Washington speeds up
Initially, Washington had been criticized for slow response to aid India over the pandemic while prioritizing domestic use of vaccines and medical supplies.
On April 16, Adar Poonawalla, CEO of the India-based Serum Institute, urged U.S. President Joe Biden to lift the ban on exporting vaccine raw materials that is hampering the institute’s ability to ramp up production. The institute is the world’s biggest vaccine-maker and also a major producer of the Oxford/AstraZeneca vaccine.
Milind Deora, a former Indian minister for communication, also criticized Washington on Twitter, saying that “By stockpiling vaccines & blocking the export of crucial raw materials needed for vaccine production, the United States is undermining the strategic Indo-U.S. partnership.”
To meet growing calls in India to provide supplies and a backlash at home, Biden and his administration pledged on April 25 to provide vaccine raw materials and financing to boost the production of shots.
Shortly after U.S. National Security Advisor Jake Sullivan and his Indian counterpart Ajit Doval’s phone call that day, the White House announced that vaccine raw materials would immediately be made available, and the U.S. would fund an expansion of production capacity for Indian vaccine-maker BioE. The announcement also promised that ventilators, therapeutics, rapid-test kits, and protective medical gear would be sent as well.

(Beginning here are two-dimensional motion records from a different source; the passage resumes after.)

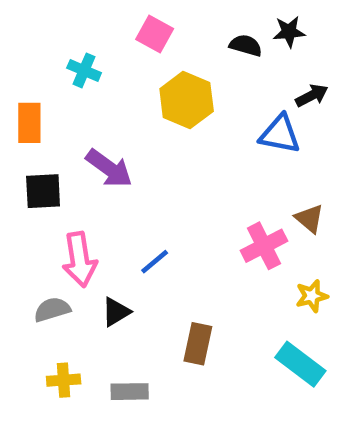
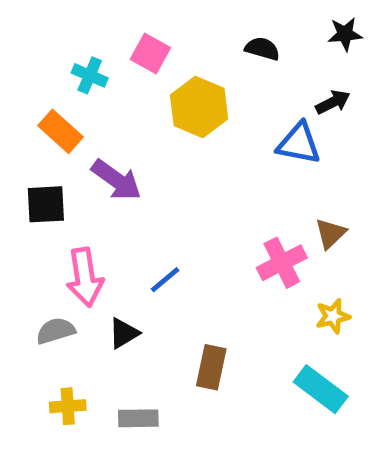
black star: (289, 32) -> (345, 34), moved
pink square: (155, 34) -> (150, 54), moved
orange rectangle: (29, 123) -> (60, 131), moved, turned -48
brown triangle: (309, 218) -> (330, 233), turned 36

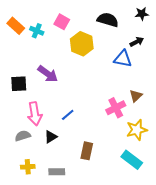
black semicircle: (262, 49) -> (108, 20), size x1.5
orange rectangle: (60, 131) -> (16, 26), moved
yellow star: (333, 316) -> (137, 130), size x1.5

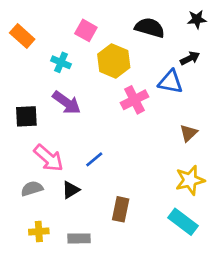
cyan cross: (37, 31) -> (61, 62), moved
pink cross: (116, 108) -> (134, 100), moved
pink arrow: (35, 114) -> (49, 158), turned -40

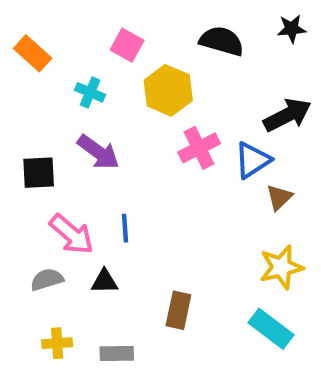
black arrow: (190, 58) -> (287, 115), moved, size x1.6
blue triangle: (171, 82) -> (252, 160), moved, turned -44
blue line: (94, 159) -> (125, 228), moved, turned -54
black triangle: (71, 190) -> (104, 282), turned 30

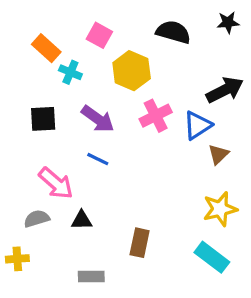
orange rectangle: (33, 53) -> (46, 48), moved
purple arrow: (98, 152) -> (98, 119), moved
black square: (39, 173) -> (43, 119), moved
blue line: (125, 228) -> (98, 159), moved, turned -60
yellow cross: (57, 343) -> (17, 259), moved

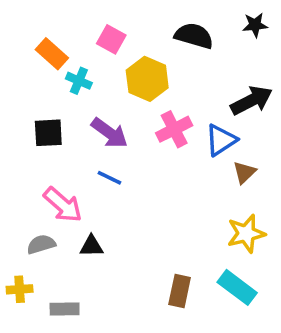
brown rectangle: (140, 243) -> (180, 291), moved
gray rectangle: (91, 276) -> (65, 309), moved

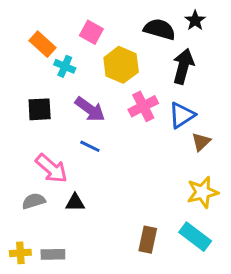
black star: (255, 25) -> (195, 20), moved, turned -30
black arrow: (252, 100) -> (183, 66), moved, turned -48
yellow cross: (20, 289) -> (20, 253), moved

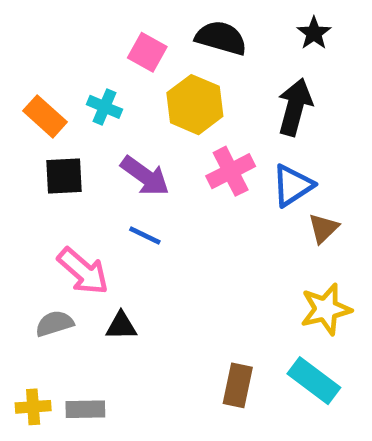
black semicircle: (160, 29) -> (221, 38), moved
orange rectangle: (43, 44) -> (45, 116), moved

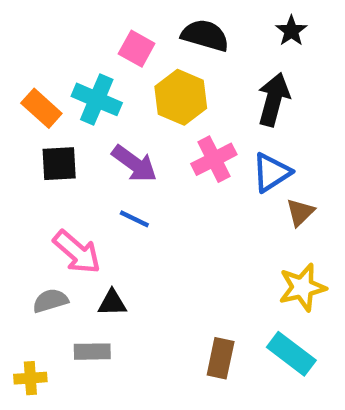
cyan cross: (104, 107) -> (97, 99), size x1.5
gray rectangle: (85, 409) -> (92, 352), moved

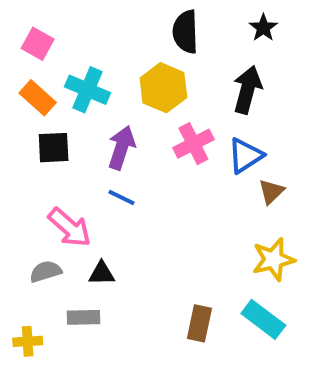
black semicircle: (205, 35) -> (185, 32), turned -108
pink square: (137, 49) -> (38, 44), moved
purple arrow: (134, 164) -> (122, 148), turned -108

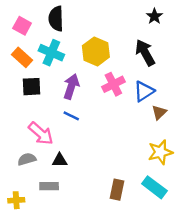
black semicircle: (185, 32) -> (56, 19), moved
black arrow: (247, 90) -> (145, 53), turned -44

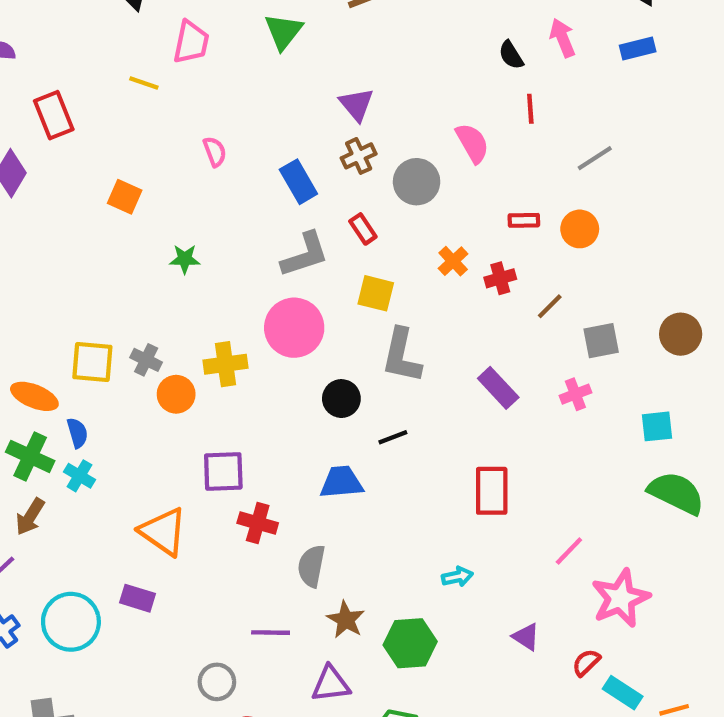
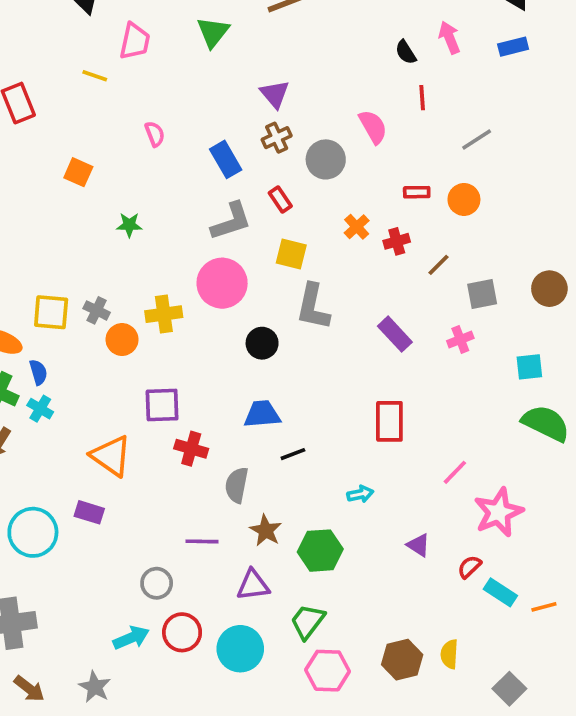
black line: (393, 437) -> (293, 454), moved

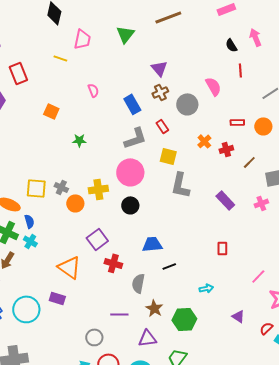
black circle: (262, 343) -> (130, 205), moved
purple square: (162, 405) -> (97, 239), turned -35
red rectangle: (389, 421) -> (222, 248), size x0.6

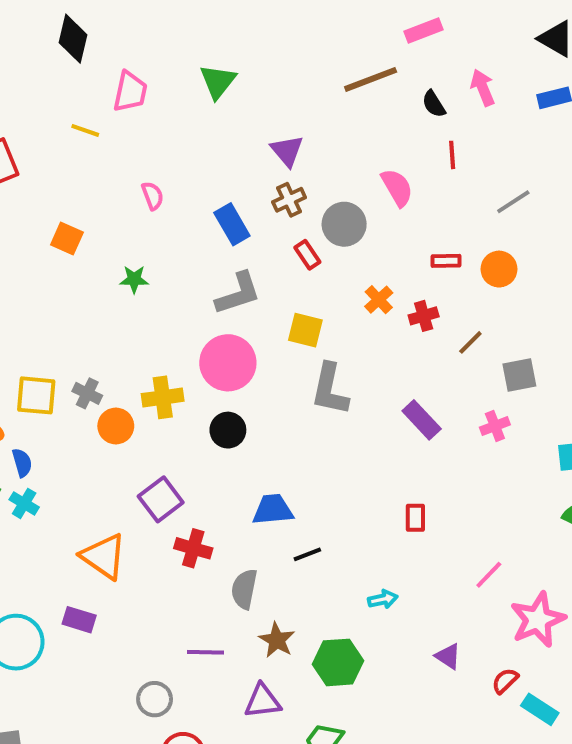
brown line: (168, 17) -> (371, 79), moved
red rectangle: (162, 126) -> (307, 255), moved
green star: (79, 140) -> (134, 279), moved

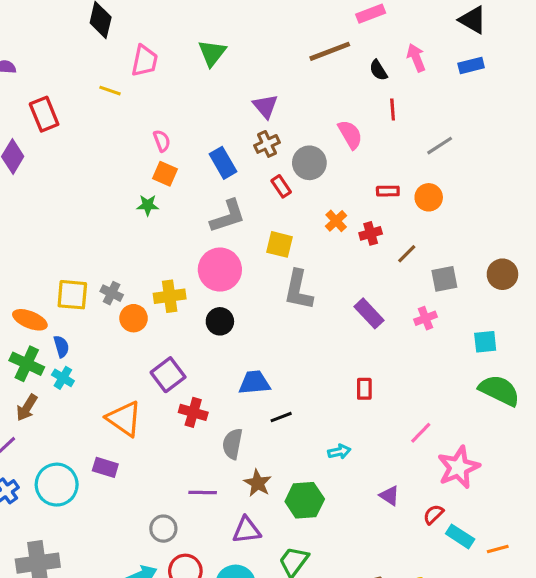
orange square: (67, 238) -> (165, 174), moved

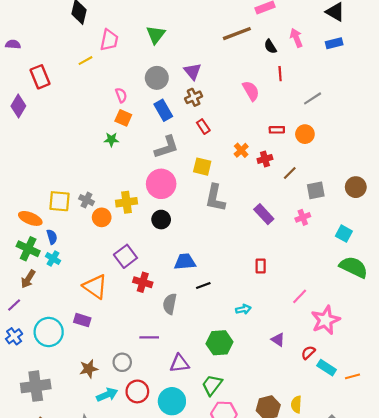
yellow line: (110, 91) -> (85, 61), turned -48
gray circle: (309, 163) -> (157, 78), moved
cyan square: (485, 342) -> (344, 234), turned 35
brown star: (258, 483) -> (89, 369), moved, turned 30

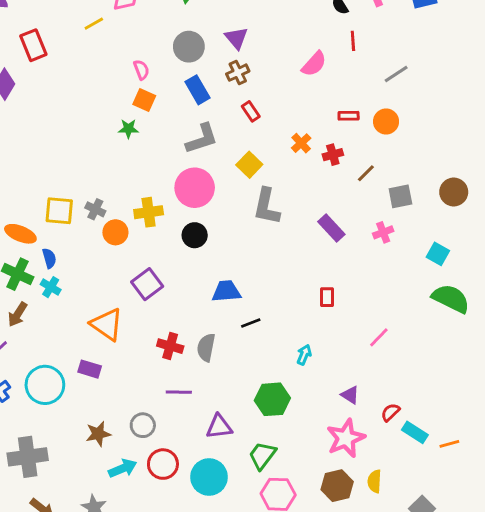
pink semicircle: (251, 91) -> (314, 64), turned 72
yellow square: (202, 167) -> (249, 165), turned 30
red cross: (143, 282) -> (170, 346), moved
cyan arrow: (243, 309) -> (304, 355), turned -56
pink star: (325, 320) -> (346, 438), moved

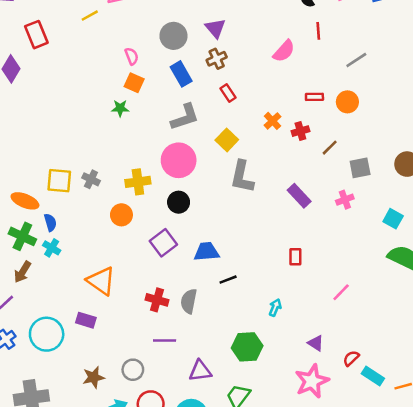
orange circle: (115, 232) -> (121, 215), moved
purple square: (147, 284) -> (163, 243), moved

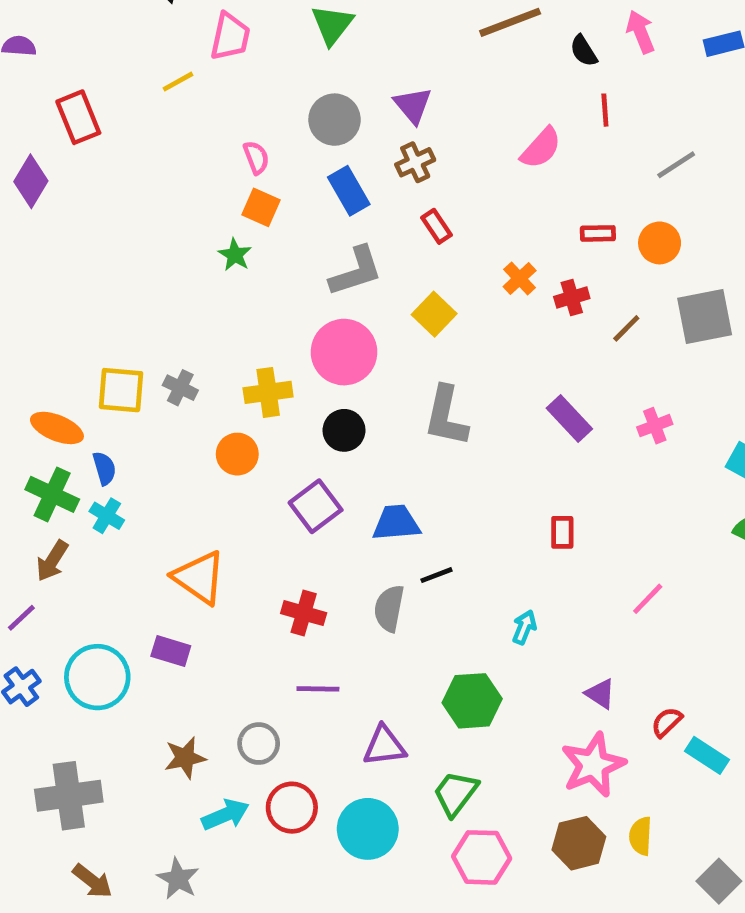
green star: (120, 108) -> (235, 255), turned 30
gray square: (360, 168) -> (705, 316), moved, size x1.4
gray L-shape: (242, 177) -> (446, 416), moved
gray semicircle: (189, 301) -> (389, 608), moved

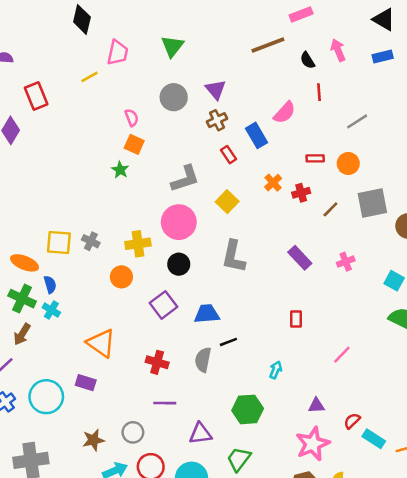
blue rectangle: (349, 191) -> (256, 135), moved
purple triangle: (600, 694) -> (316, 406), turned -36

U.S. Chargé D’Affaires in India Daniel B. Smith said Wednesday that the raw materials for producing 20 million doses of the AstraZeneca vaccine will arrive in India this week.
U.S. Defense Secretary Lloyd Austin also said the following day that the U.S. had sent 545 oxygen concentrators, 457 cylinders of oxygen, 1 million test kits, 1.6 million N95 masks, and other supplies to India.
There were also questions about the U.S. stockpile of AstraZeneca shots. Biden’s chief medical adviser Anthony Fauci and other doctors called for the shots to be sent to countries in need like India. After initially hesitating, the U.S. is planning to share 60 million doses of the AstraZeneca vaccine. India was lobbying to get more than 35% of the shots, according to an Indian official quoted by Reuters.
Aparna Pande, director of the Initiative on the Future of India and South Asia at the Washington-based Hudson Institute, told Caixin that the U.S.’ response may have been slow, but it made up for that by the sheer amount of aid and assistance, and support a limited waiver for Covid-19 vaccines at the WTO.
“The India-U.S. relationship is strong and the U.S. support only reaffirms that,” Pande said. “There is a global geopolitical competition between the U.S. and China and both countries would like India to be on its side. India is aligned to the United States and will remain so because of basic geopolitics.”